Exactly as written, please repeat the data that follows, but not the pictures.

BEGIN Given data

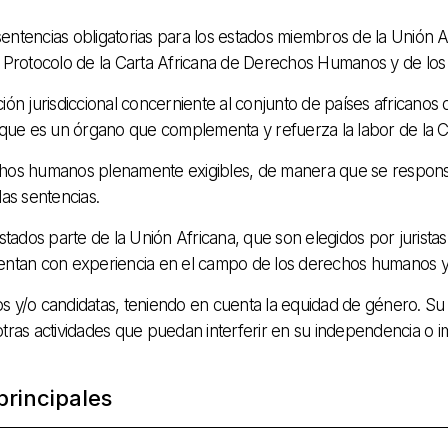
entencias obligatorias para los estados miembros de la Unión A
 Protocolo de la Carta Africana de Derechos Humanos y de los
n jurisdiccional concerniente al conjunto de países africanos 
que es un órgano que complementa y refuerza la labor de la C
echos humanos plenamente exigibles, de manera que se responsa
las sentencias.
tados parte de la Unión Africana, que son elegidos por juristas
cuentan con experiencia en el campo de los derechos humanos y
/o candidatas, teniendo en cuenta la equidad de género. Su du
otras actividades que puedan interferir en su independencia o im
principales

END Given data

Result of the task →
entencias obligatorias para los estados miembros de la Unión A
 Protocolo de la Carta Africana de Derechos Humanos y de los
n jurisdiccional concerniente al conjunto de países africanos 
que es un órgano que complementa y refuerza la labor de la C
echos humanos plenamente exigibles, de manera que se responsa
las sentencias.
tados parte de la Unión Africana, que son elegidos por juristas
cuentan con experiencia en el campo de los derechos humanos y
/o candidatas, teniendo en cuenta la equidad de género. Su du
otras actividades que puedan interferir en su independencia o im
principales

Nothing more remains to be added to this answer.